Chemical approaches rely on the growth of magnetic iron oxides (i.e., magnetite) from liquid phase through the action of further chemicals. Among the different approaches, the co-precipitation technique is the simplest and most diffuse pathway exploited for the production of magnetic IONPs [37,39,51]. It consists in the stoichiometric mixture of both ferrous Fe(II) and ferric Fe(III) inorganic salts in presence of a basic environment, following the reaction (5).

2Fe3++Fe2++8OHFe3O4+4H2O

Since magnetite is poorly soluble in basic environment [52], acidic Fe(II)/Fe(III) when introduced into basic media precipitates as IONPs. According to the literature [53,54], it is possible to drive the synthesis preferentially toward magnetite (rather than maghemite) by working in excess of Fe(II), namely with a Fe(III)/Fe(II) molar ratio <1.75; however, it must be noted that even this precaution can be totally nullified without a stable protection of magnetite surface from the naturally-occurring oxidation. In particular, nucleation is favored at pH<11, whereas the growth of IONPs at pH>11 [43]. The co-precipitation route does not require any atmosphere constrains (even if inert atmosphere can be exploited to further control the magnetite's oxidation) [55], the temperature range is very wide (20–250°C) and the time necessary for the synthesis is relatively low (order of minutes) since pH-mediated [17]. However, these parameters are fundamental for driving both the final size and shape of IONPs, together with the Fe(III)/Fe(II) ratio, ionic strength, stirring rate, and selected Fe-containing salts (i.e., it is well-known the possible role of counterions in influencing the final texture in growing oxides) [43,56–59].

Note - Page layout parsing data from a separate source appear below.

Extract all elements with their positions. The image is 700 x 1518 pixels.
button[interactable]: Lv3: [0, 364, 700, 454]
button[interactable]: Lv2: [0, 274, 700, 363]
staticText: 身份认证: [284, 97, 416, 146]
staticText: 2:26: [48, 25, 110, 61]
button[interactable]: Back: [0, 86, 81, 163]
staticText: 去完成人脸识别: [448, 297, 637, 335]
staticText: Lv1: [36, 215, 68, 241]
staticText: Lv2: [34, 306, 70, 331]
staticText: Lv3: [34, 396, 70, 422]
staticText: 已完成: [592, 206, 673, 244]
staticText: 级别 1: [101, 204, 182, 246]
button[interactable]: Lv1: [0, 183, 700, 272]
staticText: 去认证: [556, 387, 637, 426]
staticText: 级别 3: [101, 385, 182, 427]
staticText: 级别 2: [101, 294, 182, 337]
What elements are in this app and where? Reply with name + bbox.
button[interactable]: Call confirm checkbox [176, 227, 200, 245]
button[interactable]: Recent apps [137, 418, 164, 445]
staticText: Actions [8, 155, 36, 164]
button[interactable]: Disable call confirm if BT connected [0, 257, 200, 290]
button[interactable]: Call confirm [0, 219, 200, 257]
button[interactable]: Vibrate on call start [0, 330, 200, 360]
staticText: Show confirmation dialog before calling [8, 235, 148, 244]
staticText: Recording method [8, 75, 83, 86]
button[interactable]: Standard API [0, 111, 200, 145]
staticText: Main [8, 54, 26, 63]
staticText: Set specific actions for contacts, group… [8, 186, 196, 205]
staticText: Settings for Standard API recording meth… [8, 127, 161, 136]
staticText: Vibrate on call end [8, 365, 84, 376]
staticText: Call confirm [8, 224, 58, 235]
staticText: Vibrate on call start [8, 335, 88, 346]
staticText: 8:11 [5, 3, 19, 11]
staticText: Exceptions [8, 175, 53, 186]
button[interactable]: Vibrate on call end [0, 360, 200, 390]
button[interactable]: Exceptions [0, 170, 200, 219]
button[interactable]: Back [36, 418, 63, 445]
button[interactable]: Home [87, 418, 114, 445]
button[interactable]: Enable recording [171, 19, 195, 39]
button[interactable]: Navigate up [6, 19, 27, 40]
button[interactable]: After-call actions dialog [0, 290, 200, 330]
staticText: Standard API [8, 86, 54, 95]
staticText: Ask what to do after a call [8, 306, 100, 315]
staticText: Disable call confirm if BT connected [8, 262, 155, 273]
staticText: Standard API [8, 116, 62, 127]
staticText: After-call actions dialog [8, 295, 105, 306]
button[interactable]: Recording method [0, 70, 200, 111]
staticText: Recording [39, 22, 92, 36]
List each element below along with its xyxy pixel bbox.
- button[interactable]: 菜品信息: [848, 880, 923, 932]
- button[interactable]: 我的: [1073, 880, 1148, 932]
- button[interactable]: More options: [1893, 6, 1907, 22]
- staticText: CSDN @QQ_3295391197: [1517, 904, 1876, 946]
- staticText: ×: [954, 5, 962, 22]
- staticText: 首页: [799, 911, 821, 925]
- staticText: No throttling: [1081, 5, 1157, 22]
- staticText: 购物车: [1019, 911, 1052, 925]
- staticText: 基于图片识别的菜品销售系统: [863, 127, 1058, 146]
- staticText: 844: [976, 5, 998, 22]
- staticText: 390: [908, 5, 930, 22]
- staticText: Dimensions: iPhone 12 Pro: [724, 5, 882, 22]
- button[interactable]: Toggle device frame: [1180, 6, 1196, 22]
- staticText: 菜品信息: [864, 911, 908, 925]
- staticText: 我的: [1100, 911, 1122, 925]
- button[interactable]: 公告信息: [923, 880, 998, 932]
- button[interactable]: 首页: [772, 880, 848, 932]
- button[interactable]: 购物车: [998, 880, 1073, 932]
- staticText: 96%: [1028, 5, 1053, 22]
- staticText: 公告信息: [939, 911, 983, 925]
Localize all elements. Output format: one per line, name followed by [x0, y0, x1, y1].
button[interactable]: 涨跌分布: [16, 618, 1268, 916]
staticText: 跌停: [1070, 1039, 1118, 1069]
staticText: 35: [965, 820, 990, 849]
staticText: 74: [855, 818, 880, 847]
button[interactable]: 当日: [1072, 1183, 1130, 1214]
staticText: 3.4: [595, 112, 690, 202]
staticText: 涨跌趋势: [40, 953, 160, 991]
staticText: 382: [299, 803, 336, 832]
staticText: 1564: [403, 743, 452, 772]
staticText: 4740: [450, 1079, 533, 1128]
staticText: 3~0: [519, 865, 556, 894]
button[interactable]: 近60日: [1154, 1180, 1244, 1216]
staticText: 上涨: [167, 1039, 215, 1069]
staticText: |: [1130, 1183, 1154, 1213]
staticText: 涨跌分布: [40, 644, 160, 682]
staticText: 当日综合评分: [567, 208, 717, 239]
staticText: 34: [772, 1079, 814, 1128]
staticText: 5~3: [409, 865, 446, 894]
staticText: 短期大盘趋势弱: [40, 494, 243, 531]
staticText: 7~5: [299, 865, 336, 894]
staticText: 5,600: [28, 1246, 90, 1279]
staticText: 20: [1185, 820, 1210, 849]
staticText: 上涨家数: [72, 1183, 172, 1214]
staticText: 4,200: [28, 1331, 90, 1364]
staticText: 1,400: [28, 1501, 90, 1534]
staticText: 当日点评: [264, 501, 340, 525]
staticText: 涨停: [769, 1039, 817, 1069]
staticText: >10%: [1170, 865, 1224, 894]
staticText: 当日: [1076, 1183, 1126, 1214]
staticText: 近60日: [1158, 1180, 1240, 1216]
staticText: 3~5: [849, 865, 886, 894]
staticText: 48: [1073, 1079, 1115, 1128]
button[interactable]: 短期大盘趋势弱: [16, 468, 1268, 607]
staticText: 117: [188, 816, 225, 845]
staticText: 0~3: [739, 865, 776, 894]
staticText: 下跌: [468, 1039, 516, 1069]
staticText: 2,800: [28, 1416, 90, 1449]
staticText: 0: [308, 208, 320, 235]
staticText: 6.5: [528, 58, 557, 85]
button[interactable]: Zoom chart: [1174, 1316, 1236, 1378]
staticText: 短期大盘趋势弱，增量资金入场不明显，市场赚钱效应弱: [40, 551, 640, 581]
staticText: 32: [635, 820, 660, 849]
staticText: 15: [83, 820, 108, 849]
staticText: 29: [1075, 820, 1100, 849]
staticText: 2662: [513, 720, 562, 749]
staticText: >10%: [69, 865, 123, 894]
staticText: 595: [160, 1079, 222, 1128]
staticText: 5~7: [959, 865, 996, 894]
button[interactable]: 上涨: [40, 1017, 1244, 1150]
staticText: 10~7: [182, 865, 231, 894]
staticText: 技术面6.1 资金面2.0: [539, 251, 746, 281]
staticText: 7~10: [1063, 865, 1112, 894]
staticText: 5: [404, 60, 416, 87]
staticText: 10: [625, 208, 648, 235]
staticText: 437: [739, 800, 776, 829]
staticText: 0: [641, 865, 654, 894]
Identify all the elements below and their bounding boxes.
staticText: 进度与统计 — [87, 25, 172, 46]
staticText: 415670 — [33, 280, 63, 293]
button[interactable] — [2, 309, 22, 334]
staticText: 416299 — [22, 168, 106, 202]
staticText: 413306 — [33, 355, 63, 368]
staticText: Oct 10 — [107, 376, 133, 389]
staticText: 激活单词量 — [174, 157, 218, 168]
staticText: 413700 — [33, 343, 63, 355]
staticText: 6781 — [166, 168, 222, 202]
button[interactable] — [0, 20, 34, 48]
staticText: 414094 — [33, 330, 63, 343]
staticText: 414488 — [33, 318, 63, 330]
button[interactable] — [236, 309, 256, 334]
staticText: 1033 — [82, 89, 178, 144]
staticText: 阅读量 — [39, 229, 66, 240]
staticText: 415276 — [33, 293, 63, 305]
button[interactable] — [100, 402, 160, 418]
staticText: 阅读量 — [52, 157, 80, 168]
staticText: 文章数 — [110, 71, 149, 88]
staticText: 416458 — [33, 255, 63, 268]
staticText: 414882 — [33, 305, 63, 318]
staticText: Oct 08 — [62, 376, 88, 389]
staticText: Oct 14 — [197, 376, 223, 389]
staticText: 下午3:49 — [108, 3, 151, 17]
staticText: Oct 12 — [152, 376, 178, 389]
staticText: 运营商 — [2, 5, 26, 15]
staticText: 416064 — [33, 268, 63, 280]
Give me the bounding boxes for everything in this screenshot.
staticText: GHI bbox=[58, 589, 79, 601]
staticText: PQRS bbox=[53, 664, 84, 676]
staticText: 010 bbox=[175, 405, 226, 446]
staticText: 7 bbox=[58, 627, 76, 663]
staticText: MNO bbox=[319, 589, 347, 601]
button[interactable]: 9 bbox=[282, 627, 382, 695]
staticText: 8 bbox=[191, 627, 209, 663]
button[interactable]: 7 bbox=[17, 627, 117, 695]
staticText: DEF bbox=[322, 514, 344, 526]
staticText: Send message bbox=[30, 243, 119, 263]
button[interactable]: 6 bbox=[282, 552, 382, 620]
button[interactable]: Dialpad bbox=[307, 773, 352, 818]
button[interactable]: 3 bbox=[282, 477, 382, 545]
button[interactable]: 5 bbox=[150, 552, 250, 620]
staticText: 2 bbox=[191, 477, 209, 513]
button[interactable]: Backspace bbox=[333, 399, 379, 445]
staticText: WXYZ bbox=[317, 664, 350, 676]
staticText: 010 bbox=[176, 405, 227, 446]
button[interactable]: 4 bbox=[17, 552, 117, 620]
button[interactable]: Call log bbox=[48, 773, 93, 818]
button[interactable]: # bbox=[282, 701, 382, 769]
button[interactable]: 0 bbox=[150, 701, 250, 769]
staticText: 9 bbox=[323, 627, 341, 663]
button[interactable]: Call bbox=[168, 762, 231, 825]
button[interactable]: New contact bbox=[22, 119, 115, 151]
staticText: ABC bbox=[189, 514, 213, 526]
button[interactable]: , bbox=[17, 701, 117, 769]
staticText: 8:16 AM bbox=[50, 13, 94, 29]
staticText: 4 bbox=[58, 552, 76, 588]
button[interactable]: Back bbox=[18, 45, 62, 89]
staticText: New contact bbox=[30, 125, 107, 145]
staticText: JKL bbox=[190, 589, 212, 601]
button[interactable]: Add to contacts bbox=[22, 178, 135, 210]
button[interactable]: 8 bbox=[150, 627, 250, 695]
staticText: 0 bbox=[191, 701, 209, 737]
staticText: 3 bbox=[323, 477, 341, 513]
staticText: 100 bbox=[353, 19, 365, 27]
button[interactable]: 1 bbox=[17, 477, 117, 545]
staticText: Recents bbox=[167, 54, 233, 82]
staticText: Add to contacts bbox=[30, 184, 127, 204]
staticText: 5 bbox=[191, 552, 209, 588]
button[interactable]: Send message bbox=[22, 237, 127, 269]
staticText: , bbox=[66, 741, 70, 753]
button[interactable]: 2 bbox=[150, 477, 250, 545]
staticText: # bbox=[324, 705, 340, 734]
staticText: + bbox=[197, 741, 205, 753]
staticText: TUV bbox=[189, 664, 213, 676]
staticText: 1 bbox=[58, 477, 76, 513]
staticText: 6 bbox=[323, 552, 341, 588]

Even if the co-precipitation route is the most widely diffused chemical methods for obtaining IONPs due to the high yields and a certain control in the nanoparticles’ size distribution, this process still presents some limitations, such as the use of non-environmental-friendly chemicals (e.g., strong bases) and the poor shape-control of the final IONPs (i.e., the IONPs growth is kinetically driven). To overcome this issue, in most cases co-precipitation has been integrated with ultrasonic-assisted chemical method, which allows a better control in the nanoparticles’ size below 15nm [60], or by introducing (bio)surfactants and/or stabilizers to confer a further control in sizing/shaping the final IONPs as well as directly-forming a preservative coating (from oxidation) surrounding IONPs [61–65].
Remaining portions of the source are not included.